Packliste für eine Kenia-Safari
Konzentrieren Sie sich auf atmungsaktive Kleidung in neutralen Farben und legen Sie mehr Wert auf eine hochwertige Kamera als auf eine schwere Garderobe. Der Platz in Buschflugzeugen und Safarifahrzeugen ist begrenzt, packen Sie daher alles in eine einzige, weiche Reisetasche.
- Wählen Sie das richtige Gepäck. Bringen Sie eine weiche Reisetasche (maximal 15 kg) mit. Hartschalenkoffer lassen sich unmöglich in den Frachträumen kleiner Cessna-Flugzeuge verstauen, die für Buschflüge im Inland genutzt werden.
- Wählen Sie Ihre Farbpalette. Bleiben Sie bei Khaki, Beige, Olivgrün oder Sand. Vermeiden Sie Dunkelblau und Schwarz, da diese Tsetsefliegen anziehen, und grelles Weiß, das sofort Staub zeigt und Wildtiere erschrecken könnte.
- Schichten für wechselnde Temperaturen. Frühe Morgenpirschfahrten sind eiskalt (ca. 10 °C), während die Nachmittage auf 30 °C steigen. Packen Sie eine Fleece- oder leichte Daunenjacke, eine Windjacke und kurzärmlige Hemden ein.

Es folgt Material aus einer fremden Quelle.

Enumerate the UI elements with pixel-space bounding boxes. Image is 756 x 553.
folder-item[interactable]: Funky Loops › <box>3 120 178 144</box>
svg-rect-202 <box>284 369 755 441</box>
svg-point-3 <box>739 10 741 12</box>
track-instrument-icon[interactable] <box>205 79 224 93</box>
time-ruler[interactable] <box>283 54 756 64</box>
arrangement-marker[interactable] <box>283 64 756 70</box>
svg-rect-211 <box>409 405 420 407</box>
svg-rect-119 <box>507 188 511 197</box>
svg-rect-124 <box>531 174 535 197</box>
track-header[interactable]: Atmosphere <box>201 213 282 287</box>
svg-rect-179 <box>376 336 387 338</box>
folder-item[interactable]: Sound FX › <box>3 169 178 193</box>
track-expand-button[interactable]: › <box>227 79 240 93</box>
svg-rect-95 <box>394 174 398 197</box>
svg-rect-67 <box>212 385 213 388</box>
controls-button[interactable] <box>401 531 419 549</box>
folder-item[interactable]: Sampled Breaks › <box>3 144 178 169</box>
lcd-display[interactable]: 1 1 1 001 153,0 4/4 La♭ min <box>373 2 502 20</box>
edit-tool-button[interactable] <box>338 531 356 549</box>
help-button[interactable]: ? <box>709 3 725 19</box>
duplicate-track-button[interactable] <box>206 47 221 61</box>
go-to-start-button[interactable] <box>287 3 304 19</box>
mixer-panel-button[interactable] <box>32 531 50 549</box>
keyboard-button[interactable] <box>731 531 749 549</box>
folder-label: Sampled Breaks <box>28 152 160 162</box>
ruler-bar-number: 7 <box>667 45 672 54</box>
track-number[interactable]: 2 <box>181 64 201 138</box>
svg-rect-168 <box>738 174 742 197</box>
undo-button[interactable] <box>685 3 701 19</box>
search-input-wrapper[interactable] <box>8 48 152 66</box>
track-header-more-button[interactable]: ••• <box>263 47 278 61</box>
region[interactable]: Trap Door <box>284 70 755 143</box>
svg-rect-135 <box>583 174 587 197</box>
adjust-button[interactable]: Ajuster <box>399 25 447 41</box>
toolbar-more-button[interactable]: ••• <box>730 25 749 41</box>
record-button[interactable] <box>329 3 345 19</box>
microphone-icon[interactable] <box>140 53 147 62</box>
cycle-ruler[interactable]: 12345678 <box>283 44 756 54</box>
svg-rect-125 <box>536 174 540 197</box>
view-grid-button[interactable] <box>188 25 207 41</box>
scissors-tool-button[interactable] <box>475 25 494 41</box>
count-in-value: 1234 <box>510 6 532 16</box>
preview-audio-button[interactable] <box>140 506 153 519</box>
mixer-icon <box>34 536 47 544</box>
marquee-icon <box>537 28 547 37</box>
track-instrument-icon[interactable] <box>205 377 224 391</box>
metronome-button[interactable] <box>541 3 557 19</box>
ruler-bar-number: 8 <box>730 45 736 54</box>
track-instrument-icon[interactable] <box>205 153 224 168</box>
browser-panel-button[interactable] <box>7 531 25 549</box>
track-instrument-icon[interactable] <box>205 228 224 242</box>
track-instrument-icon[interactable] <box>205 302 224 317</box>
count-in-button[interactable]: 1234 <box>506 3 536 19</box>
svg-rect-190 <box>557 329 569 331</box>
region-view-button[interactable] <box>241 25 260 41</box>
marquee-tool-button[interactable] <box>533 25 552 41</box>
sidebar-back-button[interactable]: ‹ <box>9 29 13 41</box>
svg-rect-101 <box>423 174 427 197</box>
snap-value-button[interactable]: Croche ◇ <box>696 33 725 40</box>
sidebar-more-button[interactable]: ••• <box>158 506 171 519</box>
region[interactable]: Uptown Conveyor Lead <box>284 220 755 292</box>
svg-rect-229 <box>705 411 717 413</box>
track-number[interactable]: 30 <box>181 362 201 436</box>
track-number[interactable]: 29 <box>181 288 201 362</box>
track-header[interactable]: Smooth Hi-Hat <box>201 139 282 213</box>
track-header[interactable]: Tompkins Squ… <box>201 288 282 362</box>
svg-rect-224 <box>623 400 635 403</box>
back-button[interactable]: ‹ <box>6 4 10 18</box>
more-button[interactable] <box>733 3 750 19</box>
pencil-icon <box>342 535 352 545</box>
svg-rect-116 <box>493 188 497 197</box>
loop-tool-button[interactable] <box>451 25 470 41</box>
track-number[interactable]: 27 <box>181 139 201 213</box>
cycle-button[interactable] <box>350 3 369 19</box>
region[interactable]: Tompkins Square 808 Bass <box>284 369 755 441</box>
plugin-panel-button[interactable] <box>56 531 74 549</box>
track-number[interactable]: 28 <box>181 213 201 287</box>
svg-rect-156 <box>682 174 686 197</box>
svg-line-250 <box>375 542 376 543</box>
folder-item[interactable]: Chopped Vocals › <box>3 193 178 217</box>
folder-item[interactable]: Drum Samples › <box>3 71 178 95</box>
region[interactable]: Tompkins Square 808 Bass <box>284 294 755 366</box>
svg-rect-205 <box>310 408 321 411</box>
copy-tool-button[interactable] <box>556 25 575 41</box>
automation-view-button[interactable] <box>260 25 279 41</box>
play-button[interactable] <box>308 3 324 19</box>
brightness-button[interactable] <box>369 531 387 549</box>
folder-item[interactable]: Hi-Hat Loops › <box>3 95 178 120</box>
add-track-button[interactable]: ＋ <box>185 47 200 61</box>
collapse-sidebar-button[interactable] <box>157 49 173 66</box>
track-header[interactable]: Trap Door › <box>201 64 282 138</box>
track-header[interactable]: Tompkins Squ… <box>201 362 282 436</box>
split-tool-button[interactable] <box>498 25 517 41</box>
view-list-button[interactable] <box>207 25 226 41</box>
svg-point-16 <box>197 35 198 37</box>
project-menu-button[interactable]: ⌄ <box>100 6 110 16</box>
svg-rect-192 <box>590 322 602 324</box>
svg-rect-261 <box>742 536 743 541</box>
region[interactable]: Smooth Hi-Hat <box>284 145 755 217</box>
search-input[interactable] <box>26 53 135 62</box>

- Schützen Sie Ihre Ausrüstung. Bringen Sie eine spezielle Drybag oder robuste Ziploc-Beutel mit, um Ihre Kamera, Objektive und Ihr Handy vor dem allgegenwärtigen feinen roten Staub der Savanne zu schützen.
- Brauche ich wirklich Malariamedikamente?

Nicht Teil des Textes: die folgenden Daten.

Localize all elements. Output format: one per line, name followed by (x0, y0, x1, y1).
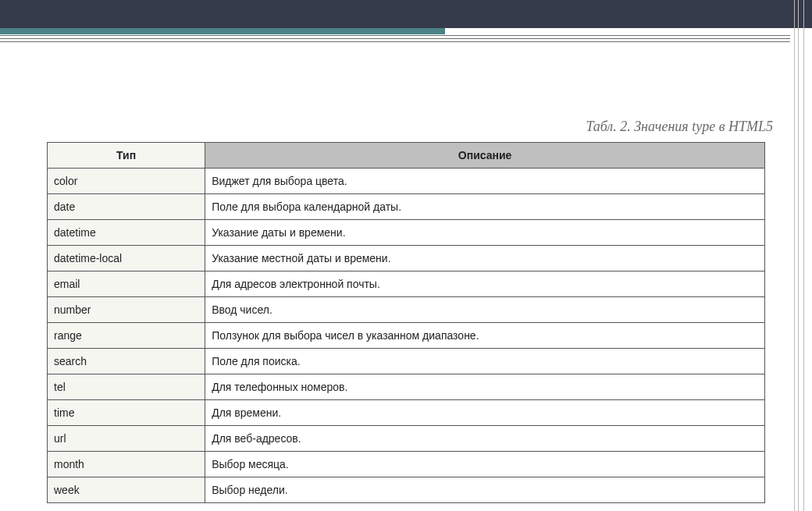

- Ja. Die meisten Safari-Regionen in Kenia sind Malariagebiete. Konsultieren Sie mindestens 4 Wochen vor Ihrer Abreise eine Reiseklinik, um ein Rezept für Prophylaxe zu erhalten.
- Kann ich Tarnkleidung tragen?
- Nein. In Kenia sind Tarnmuster oft auf militärische Zwecke beschränkt. Bleiben Sie bei einfarbigen, neutralen Safari-Farben, um Ärger mit den örtlichen Behörden zu vermeiden.
- Wie viel Kameraausrüstung ist zu viel?
- Beschränken Sie sich auf einen Kamerabody und zwei Objektive: ein vielseitiges Zoom (z. B. 100-400 mm) für Wildtiere und ein Weitwinkelobjektiv (z. B. 24-70 mm) für Landschaften. Sie werden im Feld keine Zeit haben, Objektive häufig zu wechseln.